Plans for massive offshore windfarm shelved due to soaring costs

Danish energy company, Ørsted, has halted its plans for a major windfarm off the East Yorkshire coast.
The Hornsea 4 project would have featured 180 turbines and was expected to be one of the largest offshore wind farms in the world, with a potential capacity of 2.4GW – enough to power more than a million homes.
However, Ørsted has now said the project – The fourth phase of the huge Hornsea windfarm – no longer makes economic sense, despite signing a 15-year contract with the government guaranteeing to sell power at an agreed price.
A government spokesman responded to The Guardian newspaper that it continues to have: “a strong pipeline of projects” to deliver clean power by 2030 and would work with Ørsted to get Hornsea 4 “back on track”.
He added: “Through our mission we will deliver an energy system that brings energy bills down for good and bolsters Britain’s energy security as part of our plan for change.”
The UK’s offshore wind sector has been hit with spiralling costs and Ørsted is the second developer to withdraw from a major offshore project.
Swedish company Vattenfall cancelled its development of a 1.4GW wind farm off the coast of Norfolk in July 2023, which was also due to rising costs.
That scheme was sold to the German energy company RWE, which has said it intends to complete the project.

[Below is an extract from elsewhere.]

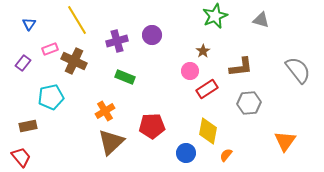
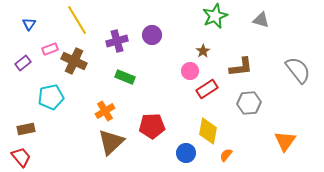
purple rectangle: rotated 14 degrees clockwise
brown rectangle: moved 2 px left, 3 px down
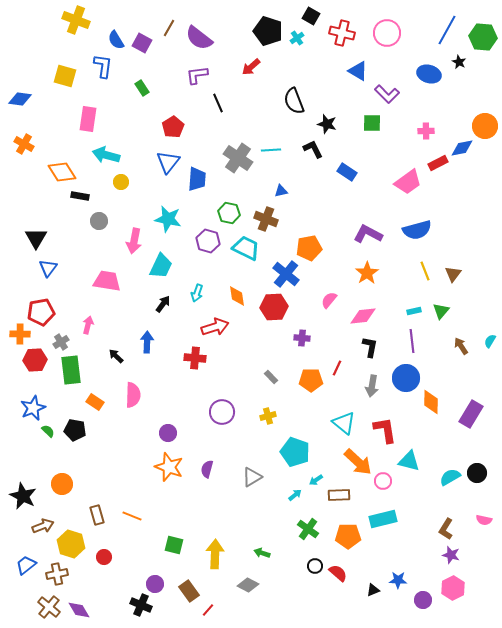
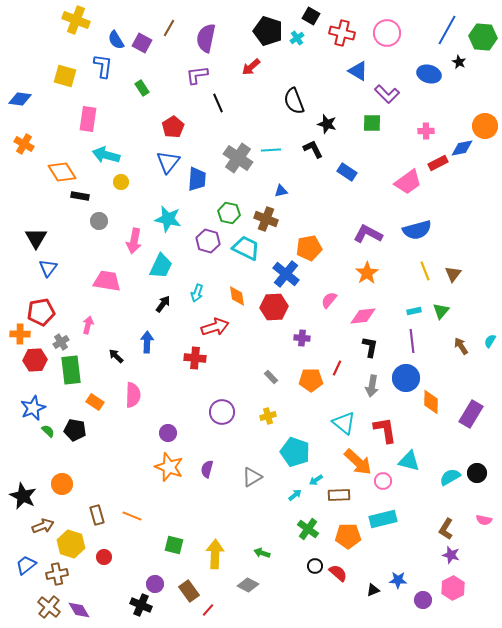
purple semicircle at (199, 38): moved 7 px right; rotated 64 degrees clockwise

The problems offshore developers are confronting has raised doubts about the government’s clean power by 2030 target – one of the Labour government’s five central “missions”.
Currently just over half of the country’s power currently is generated by wind, solar, nuclear and biomass – organic matter. But the government wants to hike that to 95 per cent by 2030.
According to estimates by Aurora Energy, in order to hit this target the UK would have to triple offshore wind capacity and double the amount of solar and onshore wind power on the system.